→ **Exercise materials**
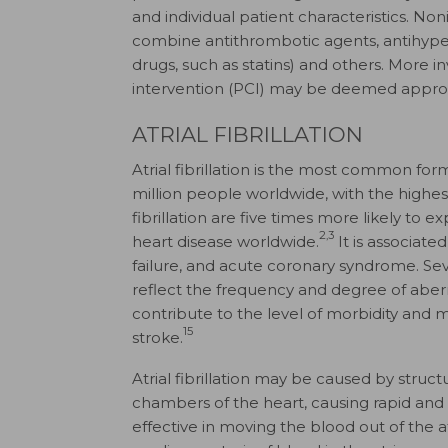
and individual patient characteristics. No
combine antithrombotic agents, antihyper
drugs, such as statins) and others. More
intervention (PCI) may be deemed appropr
ATRIAL FIBRILLATION
Atrial fibrillation is the most common for
million people worldwide, with the highes
fibrillation are five times more likely to 
2,3
heart disease worldwide.
It is associate
failure, and acute coronary syndrome. Sev
reflect the frequency and degree of aber
contribute to the level of morbidity and mo
15
stroke.
Atrial fibrillation may be caused by structu
chambers of the heart, causing rapid and 
effective in moving the blood out of the a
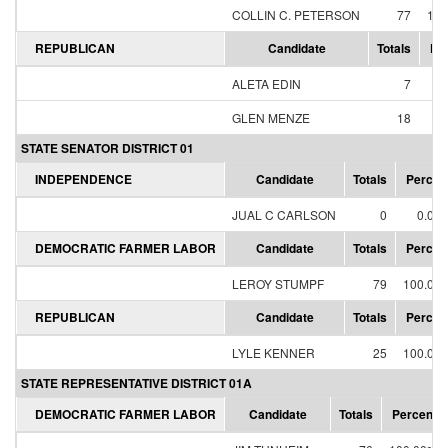
COLLIN C. PETERSON
77
100
REPUBLICAN
Candidate
Totals
Pe
ALETA EDIN
7
28
GLEN MENZE
18
72
STATE SENATOR DISTRICT 01
INDEPENDENCE
Candidate
Totals
Percen
JUAL C CARLSON
0
0.00
DEMOCRATIC FARMER LABOR
Candidate
Totals
Percen
LEROY STUMPF
79
100.00
REPUBLICAN
Candidate
Totals
Percen
LYLE KENNER
25
100.00
STATE REPRESENTATIVE DISTRICT 01A
DEMOCRATIC FARMER LABOR
Candidate
Totals
Percent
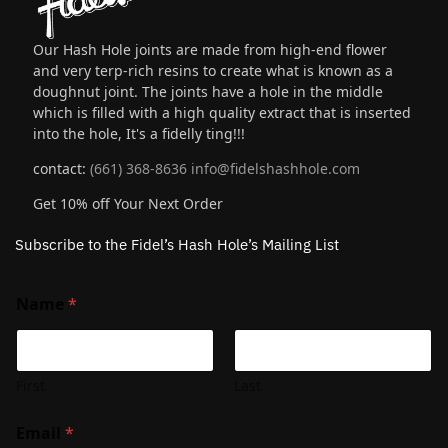
Our Hash Hole joints are made from high-end flower
and very terp-rich resins to create what is known as a
doughnut joint. The joints have a hole in the middle
which is filled with a high quality extract that is inserted
into the hole, It's a fidelly ting!!!
contact:
(661) 368-8636
info@fidelshashhole.com
Get 10% off Your Next Order
Subscribe to the Fidel’s Hash Hole’s Mailing List
Name
*
First
Last
Email
*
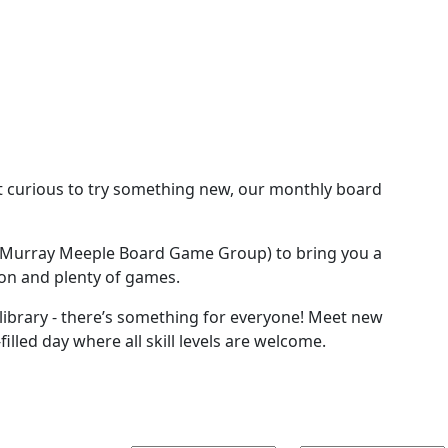
st curious to try something new, our monthly board
urray Meeple Board Game Group) to bring you a
ion and plenty of games.
 library - there’s something for everyone! Meet new
lled day where all skill levels are welcome.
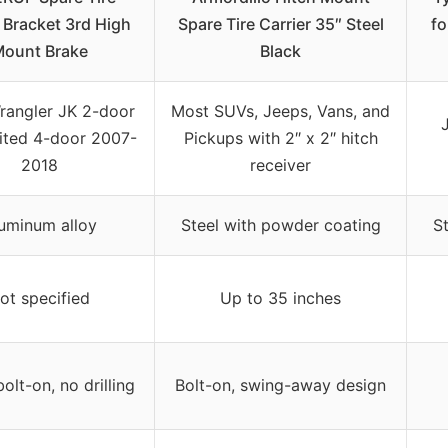
 Bracket 3rd High
Spare Tire Carrier 35″ Steel
fo
ount Brake
Black
rangler JK 2-door
Most SUVs, Jeeps, Vans, and
ited 4-door 2007-
Pickups with 2″ x 2″ hitch
2018
receiver
uminum alloy
Steel with powder coating
S
ot specified
Up to 35 inches
bolt-on, no drilling
Bolt-on, swing-away design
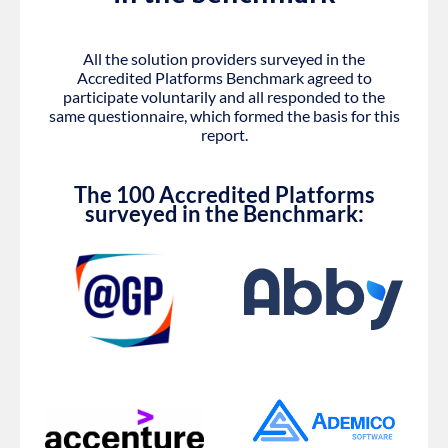
All the solution providers surveyed in the
Accredited Platforms Benchmark agreed to
participate voluntarily and all responded to the
same questionnaire, which formed the basis for this
report.
The 100 Accredited Platforms
surveyed in the Benchmark:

→ **Exercise requirements**
Search the listing above for the word "Platforms", and copy every line that has it.

→ **Reply to the exercise**
Accredited Platforms Benchmark agreed to
The 100 Accredited Platforms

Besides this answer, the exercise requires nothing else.